# [Task statement]
Skipping any pictures, give all of the records below again exactly.

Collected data
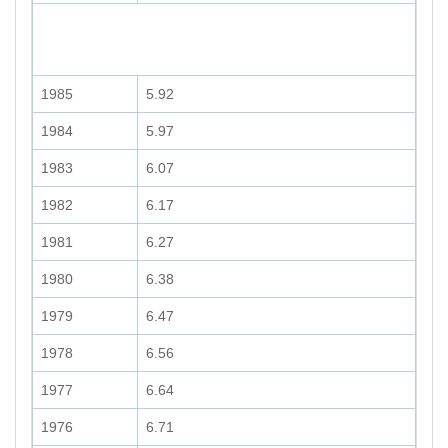
1985
5.92
1984
5.97
1983
6.07
1982
6.17
1981
6.27
1980
6.38
1979
6.47
1978
6.56
1977
6.64
1976
6.71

# [Exercise response]
1985
5.92
1984
5.97
1983
6.07
1982
6.17
1981
6.27
1980
6.38
1979
6.47
1978
6.56
1977
6.64
1976
6.71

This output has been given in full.